What you should do
The copy you return should hold every record below word for word and no images.

[Extracted page text data]
╔══

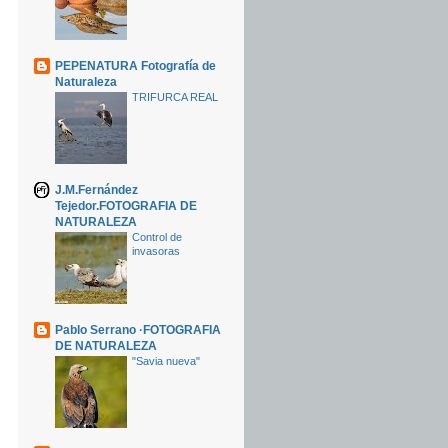
PEPENATURA Fotografía de
Naturaleza
TRIFURCA REAL
J.M.Fernández
Tejedor.FOTOGRAFIA DE
NATURALEZA
Control de
invasoras
Pablo Serrano ·FOTOGRAFIA
DE NATURALEZA
"Savia nueva"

╚══

Exercise result
PEPENATURA Fotografía de
Naturaleza
TRIFURCA REAL
J.M.Fernández
Tejedor.FOTOGRAFIA DE
NATURALEZA
Control de
invasoras
Pablo Serrano ·FOTOGRAFIA
DE NATURALEZA
"Savia nueva"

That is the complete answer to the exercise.